After my talk, one of the bank employees sent me the above video. This woman told me about how young African American men are not being served by the supposed meritocracy we have set up and that, in her opinion, although many African Americans have spent a long time learning and practicing how to be successful in this same construct the meritocracy is no longer valid. We still fail young men before they have a chance to show their contribution to society because of this false measurement. The meritocracy is setup to label potential but the skills measured by the meritocracy will not make them successful.

It is time to change course. It is time to change course. It is time to change course before we run aground. I leave you with a quote from the above video.
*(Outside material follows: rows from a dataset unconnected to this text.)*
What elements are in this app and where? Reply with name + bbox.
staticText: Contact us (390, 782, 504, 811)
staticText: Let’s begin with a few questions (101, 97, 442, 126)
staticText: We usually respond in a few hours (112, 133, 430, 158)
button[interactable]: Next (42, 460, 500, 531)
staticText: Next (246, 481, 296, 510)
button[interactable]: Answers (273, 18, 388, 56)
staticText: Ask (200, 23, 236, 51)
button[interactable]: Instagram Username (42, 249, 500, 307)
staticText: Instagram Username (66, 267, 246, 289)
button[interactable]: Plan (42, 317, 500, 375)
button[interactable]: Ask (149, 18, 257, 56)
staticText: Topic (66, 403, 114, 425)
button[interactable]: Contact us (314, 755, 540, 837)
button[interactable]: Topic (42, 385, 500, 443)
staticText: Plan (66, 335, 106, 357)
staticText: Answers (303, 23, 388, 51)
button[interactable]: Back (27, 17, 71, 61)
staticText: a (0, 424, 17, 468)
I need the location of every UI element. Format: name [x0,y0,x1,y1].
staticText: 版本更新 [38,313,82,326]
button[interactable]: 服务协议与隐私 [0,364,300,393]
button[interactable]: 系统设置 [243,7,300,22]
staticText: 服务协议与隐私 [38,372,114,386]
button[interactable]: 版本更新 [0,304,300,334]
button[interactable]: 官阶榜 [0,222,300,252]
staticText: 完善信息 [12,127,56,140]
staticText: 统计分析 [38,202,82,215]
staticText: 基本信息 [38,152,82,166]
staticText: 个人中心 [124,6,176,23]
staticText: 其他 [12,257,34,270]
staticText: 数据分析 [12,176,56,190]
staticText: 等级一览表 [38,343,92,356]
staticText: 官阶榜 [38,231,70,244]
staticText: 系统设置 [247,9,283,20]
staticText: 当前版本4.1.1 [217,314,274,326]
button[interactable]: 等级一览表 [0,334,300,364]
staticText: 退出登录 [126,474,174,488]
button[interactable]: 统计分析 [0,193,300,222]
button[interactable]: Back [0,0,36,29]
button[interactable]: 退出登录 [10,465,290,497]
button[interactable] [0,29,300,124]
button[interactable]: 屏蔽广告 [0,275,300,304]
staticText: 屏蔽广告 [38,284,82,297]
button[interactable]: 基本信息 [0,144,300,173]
This one is for my generation. The ones who found what  they were looking for on Google. The ones who followed their dreams on twitter. The ones who pictured their future on Instagram. Accepted destiny on Facebook….The purpose of why I hate school but love education was not to initiate a worldwide debate but to let them know that wheteher 72 or 88. 44 or 68. We will not let exam results decide our fate.

http://www.youtube.com/watch?v=D-eVF_G_p-Y

Jose-

Thanks for your last two posts on testing and accountability. I have so many feelings about the effects of high stakes testing. My strongest feeling is this, the real reasons we test and our very core mission in public school seems to be at odds. By measuring students and teachers and putting school leaders in the role of accountability for increases we are measuring ourselves into an ever expanding mediocrity. Teachers are in the business of creating possibilities for students. You can’t measure possibility. First I offer you the quote below, since I know we are both sideways fans of sports analogies in education debate. Check this out.

…I am not leaving my profession, in truth, it has left me. It no longer exists. I feel as though I have played some game halfway through its fourth quarter, a timeout has been called, my teammates’ hands have all been tied, the goal posts moved, all previously scored points and honors expunged and all of the rules altered.

This analogy comes from a heartbreaking letter from social studies teacher, Jerri Conti, in Massachusetts. The teacher with 27 years experience has decided to retire early because, it appears, he has had his love of teaching history beaten out of him by the high stakes testing system you described.  I struggled while reading his letter because, I emphasize with his frustration but, I feel like I, we, you, us, teachers, students, parents, administrators, can still halt this runaway train if we start to collaborate.

What I have learned over the past couple years about testing is that it is being used for means other than to measure student success. If that were its only goal we would not share student scores of schools or teachers in news papers or real estate magazines. Testing is being used to quantify teaching  so that a financial reward system can be applied to it. This way of creating productivity is based on a business model. Except, it has been outdated for years, at least according to experts at the Harvard Business school.

Here is a little history to help guide the way.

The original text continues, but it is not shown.